- **Problem description**: Everything in the records below should be printed exactly, except the pictures.

- **Data for the task**:
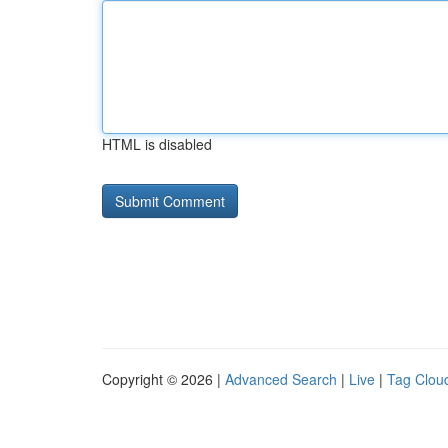
HTML is disabled
Copyright © 2026 |
Advanced Search
|
Live
|
Tag Clou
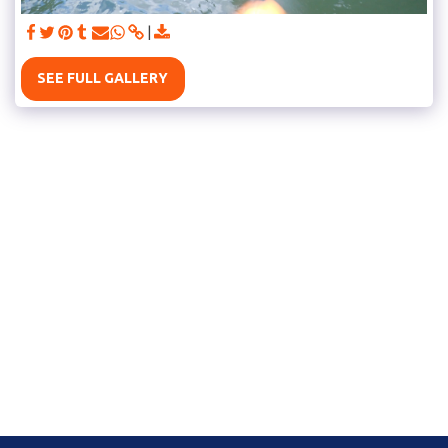
SEE FULL GALLERY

- **Response area**:
HTML is disabled
Copyright © 2026 |
Advanced Search
|
Live
|
Tag Clou
SEE FULL GALLERY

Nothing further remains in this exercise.